Dia menatap ke arahku, matanya suram. "Tidak nyaman," bisiknya. Oh tidak. Aku melepaskan sabuk pengaman dan bergeser lebih dekat dengannya, mengangkat kakiku di pangkuannya. Aku ingin merangkak ke atas pangkuannya memeluknya, dan aku akan melakukannya, jika hanya Taylor di depan. Tapi mengetahui Gaston ada disana seakan mengekangku meskipun tertutup oleh kaca. Jika saja itu lebih gelap. Aku hanya bisa menggenggam tangannya.

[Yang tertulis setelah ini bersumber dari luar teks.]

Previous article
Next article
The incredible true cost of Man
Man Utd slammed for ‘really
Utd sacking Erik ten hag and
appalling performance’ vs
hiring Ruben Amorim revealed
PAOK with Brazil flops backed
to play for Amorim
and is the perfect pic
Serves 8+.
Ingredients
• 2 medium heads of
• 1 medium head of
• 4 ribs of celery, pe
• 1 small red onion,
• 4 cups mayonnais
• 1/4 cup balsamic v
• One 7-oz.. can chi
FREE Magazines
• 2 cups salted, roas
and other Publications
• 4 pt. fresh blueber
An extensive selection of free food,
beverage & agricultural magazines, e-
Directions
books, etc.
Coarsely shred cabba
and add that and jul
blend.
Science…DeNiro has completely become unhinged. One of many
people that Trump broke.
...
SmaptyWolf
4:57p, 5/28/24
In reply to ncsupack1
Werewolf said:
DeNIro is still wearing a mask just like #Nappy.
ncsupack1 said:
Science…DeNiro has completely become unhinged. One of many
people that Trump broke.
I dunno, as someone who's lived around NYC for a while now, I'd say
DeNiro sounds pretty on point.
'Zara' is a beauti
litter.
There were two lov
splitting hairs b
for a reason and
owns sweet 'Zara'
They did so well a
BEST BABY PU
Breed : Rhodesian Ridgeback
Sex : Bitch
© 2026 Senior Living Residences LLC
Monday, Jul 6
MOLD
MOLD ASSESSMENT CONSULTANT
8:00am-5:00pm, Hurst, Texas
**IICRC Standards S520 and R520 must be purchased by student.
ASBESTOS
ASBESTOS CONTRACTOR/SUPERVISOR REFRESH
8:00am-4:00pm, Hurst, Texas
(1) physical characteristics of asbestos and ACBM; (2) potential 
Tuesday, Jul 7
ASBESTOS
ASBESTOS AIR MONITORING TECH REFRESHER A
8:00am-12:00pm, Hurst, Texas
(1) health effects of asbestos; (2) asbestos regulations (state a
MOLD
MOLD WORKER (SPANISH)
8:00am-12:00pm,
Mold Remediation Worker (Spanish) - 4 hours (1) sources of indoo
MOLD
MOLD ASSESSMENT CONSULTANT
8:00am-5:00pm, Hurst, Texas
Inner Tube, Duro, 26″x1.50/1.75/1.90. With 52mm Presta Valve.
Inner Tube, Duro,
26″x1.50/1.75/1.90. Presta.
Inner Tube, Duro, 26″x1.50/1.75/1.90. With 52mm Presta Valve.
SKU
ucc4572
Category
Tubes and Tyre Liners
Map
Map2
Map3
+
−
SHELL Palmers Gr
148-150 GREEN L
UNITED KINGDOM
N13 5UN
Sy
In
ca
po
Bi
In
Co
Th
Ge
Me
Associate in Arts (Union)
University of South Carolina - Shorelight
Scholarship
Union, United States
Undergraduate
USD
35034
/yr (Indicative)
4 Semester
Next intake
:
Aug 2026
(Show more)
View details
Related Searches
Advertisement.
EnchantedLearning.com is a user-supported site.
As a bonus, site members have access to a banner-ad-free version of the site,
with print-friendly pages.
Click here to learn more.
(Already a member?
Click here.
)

"Tanda cupang yang aku tak suka," bisikku. "Semua yang lainnya...apapun yang kau lakukan," - aku menurunkan suara lebih pelan- "dengan borgol itu, aku menikmatinya. Well, lebih dari menikmati. Itu luar biasa intens. Kau bisa melakukan itu denganku lagi, kapan saja."
Dia menggeser posisi duduknya. "Luar biasa intens?" Dewi batinku mendongak kaget dari novel Jackie Collins yang dipegangnya.
"Ya." Aku tersenyum. Aku melenturkan jari-jari kakiku ke selangkangan yang mengeras dan melihat bukannya mendengar saat dia mengambil napas dengan tajam, bibirnya terbuka.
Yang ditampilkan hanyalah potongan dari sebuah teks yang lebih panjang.